I couldn’t play for six months. I could have had an operation, but I was told the success rate was only 50-50. I did try to come back and started training again. I had my leg all strapped up but I was still limping. Then I had a brace, but it was agony every time and it just swelled up.

I’d begun by then to get on quite well with Peter. He’d call me in to discuss the team, who should be played, the tactics. We chatted generally about ideas, how football should be played, or discussed the opposition, the strengths and weaknesses. I did tell Peter that I fancied going into coaching. He was quite encouraging.

Then he left. I’m not sure if he got the sack or just packed it in. But anyway, that was it, he was gone.

If I’d been stronger at the time, as a person, and more confident, I might have asked what the chances were of me being considered for manager. But I didn’t say anything, I didn’t push myself forward. The chairman, Mike Bamber, did call me in and told me who they were thinking of appointing – Alan Mullery. He asked me what he was like, as I’d played with him at Spurs. I said his pedigree is terrific – Spurs captain, England captain – can’t get a better CV than that.

So he was appointed. I was looking forward to working with him again – I hoped that as I knew him, and had been his team-mate, he’d give me some sort of coaching job. That was my hope. But then when he arrived he’d brought his own coaching staff.
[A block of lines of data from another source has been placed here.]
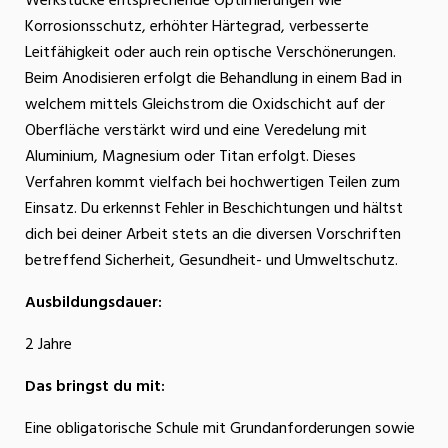
Werkstücke entsprechende Optimierungen wie
Korrosionsschutz, erhöhter Härtegrad, verbesserte
Leitfähigkeit oder auch rein optische Verschönerungen.
Beim Anodisieren erfolgt die Behandlung in einem Bad in
welchem mittels Gleichstrom die Oxidschicht auf der
Oberfläche verstärkt wird und eine Veredelung mit
Aluminium, Magnesium oder Titan erfolgt. Dieses
Verfahren kommt vielfach bei hochwertigen Teilen zum
Einsatz. Du erkennst Fehler in Beschichtungen und hältst
dich bei deiner Arbeit stets an die diversen Vorschriften
betreffend Sicherheit, Gesundheit- und Umweltschutz.
Ausbildungsdauer:
2 Jahre
Das bringst du mit:
Eine obligatorische Schule mit Grundanforderungen sowie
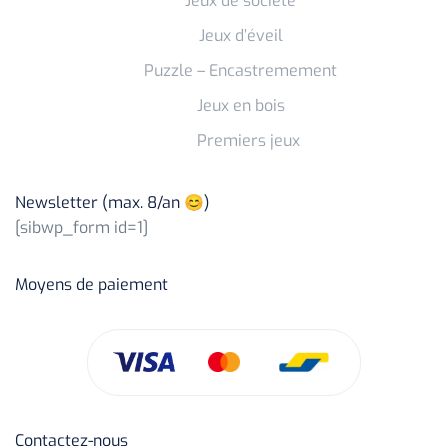
Jeux de société
Jeux d’éveil
Puzzle – Encastremement
Jeux en bois
Premiers jeux
Newsletter (max. 8/an 😊)
[sibwp_form id=1]
Moyens de paiement
Contactez-nous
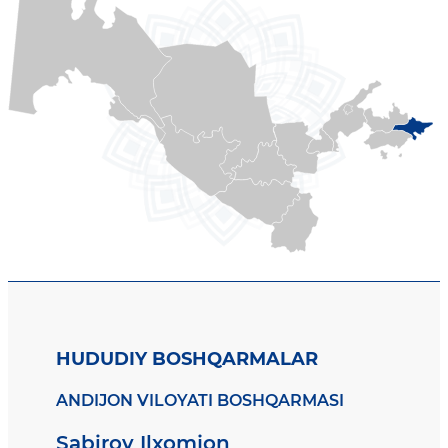
HUDUDIY BOSHQARMALAR
ANDIJON VILOYATI BOSHQARMASI
Sabirov Ilxomjon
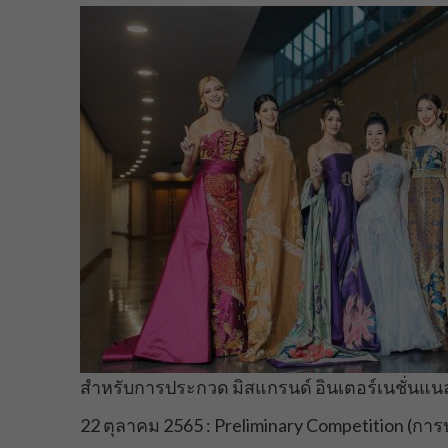
สำหรับการประกวด มิสแกรนด์ อินเตอร์เนชั่นแนล 
22 ตุลาคม 2565 : Preliminary Competition (ก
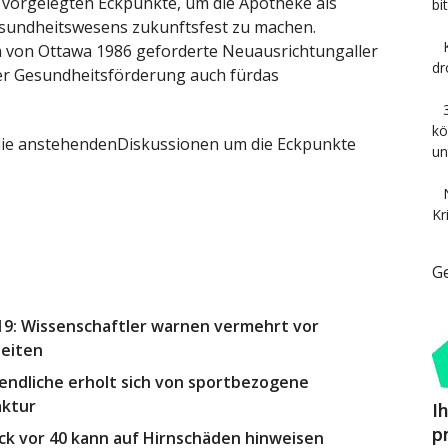
 vorgelegten Eckpunkte, um die Apotheke als
bi
Gesundheitswesens zukunftsfest zu machen.
a von Ottawa 1986 geforderte Neuausrichtungaller
dr
der Gesundheitsförderung auch fürdas
kö
 die anstehendenDiskussionen um die Eckpunkte
un
Kr
G
9: Wissenschaftler warnen vermehrt vor
heiten
gendliche erholt sich von sportbezogene
aktur
I
p
ck vor 40 kann auf Hirnschäden hinweisen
Kinnear never featured in a game under Mullery and instead left Brighton for Woodford Town becoming player-manager. Who knows how things would have turned out if the Eire international has become one of the coaching staff at the Goldstone? Would he have been with a chance of eventually progressing to the manager’s hot-seat at Brighton? Impossible to say. However, if you are puzzled as to why the new boss was not impressed enough to offer Kinnear a coaching job, you can find the answer in Mullery’s ‘An Autobiography’ from 1985:

“A few old pros had heard that under Taylor and Clough there was a few bob about and it was up to me to get rid of the driftwood, keeping the players I wanted and bring in some youngsters. It wasn’t an easy time and a few of the senior stars gave me a rough ride. Kinnear was the worst and, after watching him play in a friendly at Maidstone, I accused him of still behaving as if he was at Tottenham or in Europe and I ordered him to lose a stone in weight. We had a number of rows and so I threatened to end his contract only to discover from secretary Ken Calver that the club owed him £18,000. He continued to rebel and eventually left the club without getting all his money.”

So, that was that. Mullery won his first real test as a manager. Kinnear, for his part, proved to be a very different character as Wimbledon boss to his lackadaisical approach as a player, relying for much of his managerial success on his ability to motivate his players. In terms of priorities, at least this was something he and Mullery could both agree upon!